The idea is to help AI systems, especially robots, spot patterns and predict what’s likely to happen next in everyday situations.
Think of how a dog chases a ball, not where it is, but where it’s going.
That’s the kind of common sense Meta wants to replicate.
One example they give is a robot carrying a plate and spatula while approaching a stove with eggs in the pan.
The model can figure out that the next logical step is moving the eggs onto the plate. It’s not just object recognition, it’s about anticipating what’s likely to happen next.
Meta also claims V-JEPA 2 runs 30 times faster than Nvidia’s Cosmos model, which tackles similar tasks around physical intelligence.

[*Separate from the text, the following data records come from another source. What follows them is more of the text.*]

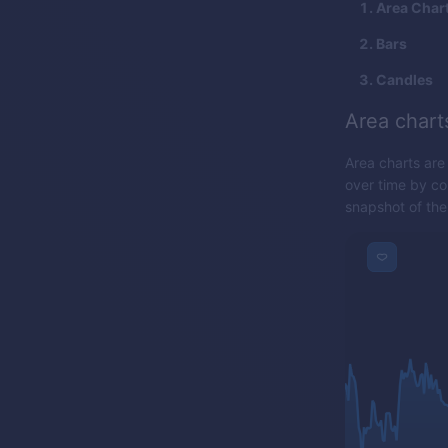
Area Char
Bars
Candles
Area chart
Area charts are
over time by con
snapshot of the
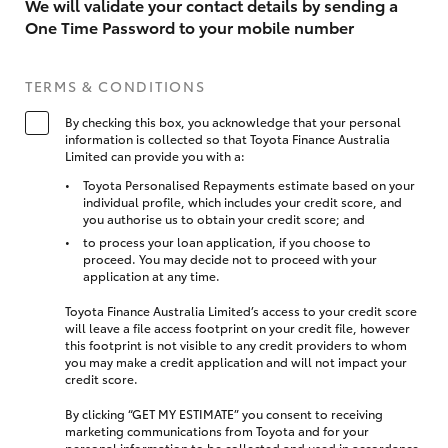
We will validate your contact details by sending a
One Time Password to your mobile number
TERMS & CONDITIONS
By checking this box, you acknowledge that your personal
information is collected so that Toyota Finance Australia
Limited can provide you with a:
Toyota Personalised Repayments estimate based on your
individual profile, which includes your credit score, and
you authorise us to obtain your credit score; and
to process your loan application, if you choose to
proceed. You may decide not to proceed with your
application at any time.
Toyota Finance Australia Limited’s access to your credit score
will leave a file access footprint on your credit file, however
this footprint is not visible to any credit providers to whom
you may make a credit application and will not impact your
credit score.
By clicking “GET MY ESTIMATE” you consent to receiving
marketing communications from Toyota and for your
personal information to be collected and used in accordance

But it’s worth noting that the two may be using different benchmarks, so the speed comparison might not tell the full story.
Here’s what you should know:
V-JEPA 2 helps AI make real-world predictions using video-based training.
Meta says it’s far faster than Nvidia’s Cosmos, but the results aren’t measured on the same scale.
The goal is smarter AI that can handle physical tasks with less manual training.
According to Meta’s AI chief Yann LeCun, world models like V-JEPA 2 could help robots carry out everyday tasks without needing endless training data.
It’s another step towards building AI that can navigate the real world with a bit more human-like understanding.
One million hours of video later and AI still won’t clean your room.